In another positive sign, new home sales surged to a 5-1/2-year high in January, far outpacing expectations. While much recent data have been below forecasts, analysts have attributed that to bad weather rather than worsening fundamentals. The housing data could support that interpretation.

But investors also were watching for changes in Ukraine after Russian President Vladimir Putin put 150,000 combat troops on high alert for war games near Ukraine.

"It's bigger automatically because Russia is involved," Mendelsohn said.

The Dow Jones industrial average fell 10.77 points or 0.07 percent, to 16,168.89, the S&P 500 lost 2.5 points or 0.14 percent, to 1,842.62 and the Nasdaq Composite dropped 3.649 points or 0.09 percent, to 4,283.938.

Target jumped 7.1 percent to $60.35 after reporting its results, even as the retailer said the sales and earnings had been impacted by a massive data breach and that costs relating to the event could hurt future profits.

Lowe's stock rose 4.9 percent to $50.48 after the home improvement retailer reported earnings and sales growth and an additional stock buyback program of $5 billion.
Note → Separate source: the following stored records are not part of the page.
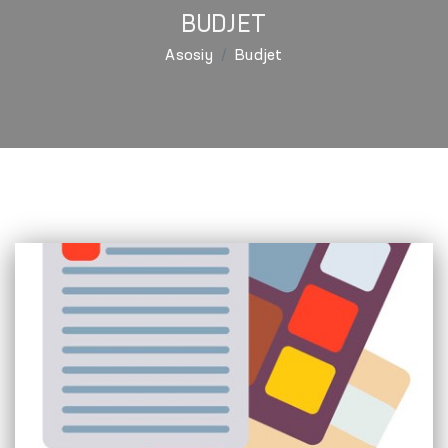
BUDJET
Asosiy
Budjet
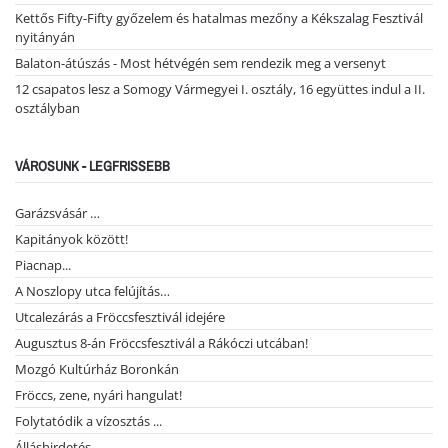
Kettős Fifty-Fifty győzelem és hatalmas mezőny a Kékszalag Fesztivál
nyitányán
Balaton-átúszás - Most hétvégén sem rendezik meg a versenyt
12 csapatos lesz a Somogy Vármegyei I. osztály, 16 együttes indul a II.
osztályban
VÁROSUNK - LEGFRISSEBB
Garázsvásár …
Kapitányok között!
Piacnap...
A Noszlopy utca felújítás…
Utcalezárás a Fröccsfesztivál idejére
Augusztus 8-án Fröccsfesztivál a Rákóczi utcában!
Mozgó Kultúrház Boronkán
Fröccs, zene, nyári hangulat!
Folytatódik a vízosztás ...
Álláshirdetés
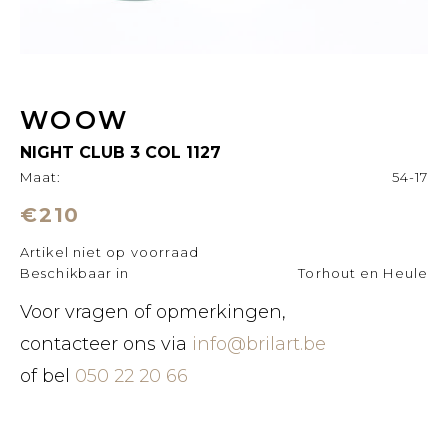
WOOW
NIGHT CLUB 3 COL 1127
Maat:
54-17
€210
Artikel niet op voorraad
Beschikbaar in
Torhout en Heule
Voor vragen of opmerkingen,
contacteer ons via
info@brilart.be
of bel
050 22 20 66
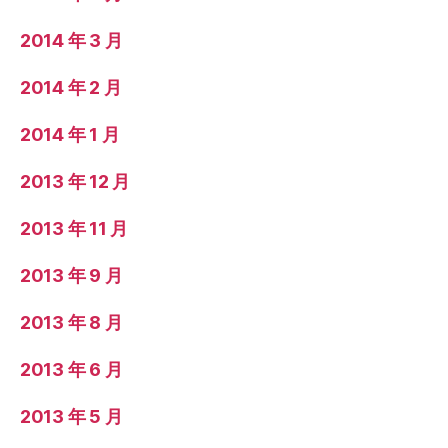
2014 年 3 月
2014 年 2 月
2014 年 1 月
2013 年 12 月
2013 年 11 月
2013 年 9 月
2013 年 8 月
2013 年 6 月
2013 年 5 月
The results came a day after peer Home Depot (TLO: HD-U.TI - news) also posted strong earnings.

Market moves may be slight until Thursday, when Federal Reserve Chair Janet Yellen addresses the Senate Banking Committee in semi-annual testimony about monetary policy. Her comments will be scoured for insight into how much an unexpectedly cold winter has affected economic activity, and for confirmation the Fed will maintain its stimulus-trimming schedule.

On the downside, both Chesapeake Energy Corp and First Solar Inc (Xetra: F3A.DE - news) fell after posting declines in earnings. First Solar shares dropped 9.8 percent to $52.30 a day after the solar panel maker reported that its fourth-quarter net income fell 58 percent. Chesapeake fell 5.2 percent to $25.54 after it swung to a net loss on charges related to employee termination costs.